Scan the records for the string "カラフルステージ", then copy each line that has it.

Saved entries
------------------------------

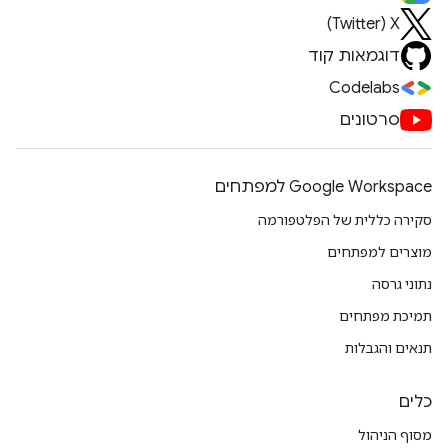
X‏ (Twitter)
דוגמאות קוד
Codelabs
סרטונים
Google Workspace למפתחים
סקירה כללית של הפלטפורמה
מוצרים למפתחים
נתוני גרסה
תמיכת מפתחים
תנאים והגבלות
כלים
מסוף הניהול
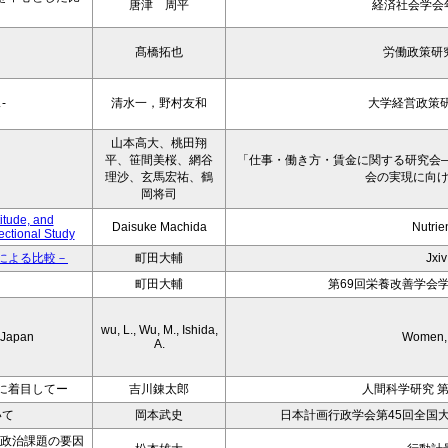
唐津 周平
経済社会学会年報
髙橋拓也
労働政策研
-
清水一，野村友和
大学経営政策研
山本高大、桃田翔
平、笹間美桜、網谷
「仕事・働き方・賃金に関する研究会
理沙、玄馬宏祐、鶴
会の実現に向
岡将司
itude, and
Daisuke Machida
Nutrie
ctional Study
による比較－
町田大輔
Jxiv
町田大輔
第69回栄養改善学会
wu, L., Wu, M., Ishida,
n Japan
Women, 
A.
に着目してー
吉川錬太郎
人間科学研究 第
いて
岡本武史
日本計画行政学会第45回全国
いた政治課題の要因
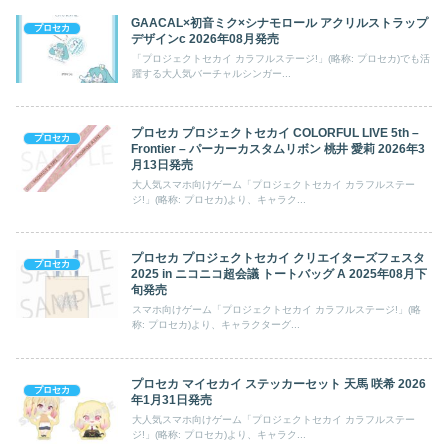
GAACAL×初音ミク×シナモロール アクリルストラップ
プロセカ
デザインc 2026年08月発売
「プロジェクトセカイ カラフルステージ!」(略称: プロセカ)でも活
躍する大人気バーチャルシンガー...
プロセカ プロジェクトセカイ COLORFUL LIVE 5th –
プロセカ
Frontier – パーカーカスタムリボン 桃井 愛莉 2026年3
月13日発売
大人気スマホ向けゲーム「プロジェクトセカイ カラフルステー
ジ!」(略称: プロセカ)より、キャラク...
プロセカ プロジェクトセカイ クリエイターズフェスタ
プロセカ
2025 in ニコニコ超会議 トートバッグ A 2025年08月下
旬発売
スマホ向けゲーム「プロジェクトセカイ カラフルステージ!」(略
称: プロセカ)より、キャラクターグ...
プロセカ マイセカイ ステッカーセット 天馬 咲希 2026
プロセカ
年1月31日発売
大人気スマホ向けゲーム「プロジェクトセカイ カラフルステー
ジ!」(略称: プロセカ)より、キャラク...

------------------------------

ANSWER FOR THIS EXERCISE:
「プロジェクトセカイ カラフルステージ!」(略称: プロセカ)でも活
スマホ向けゲーム「プロジェクトセカイ カラフルステージ!」(略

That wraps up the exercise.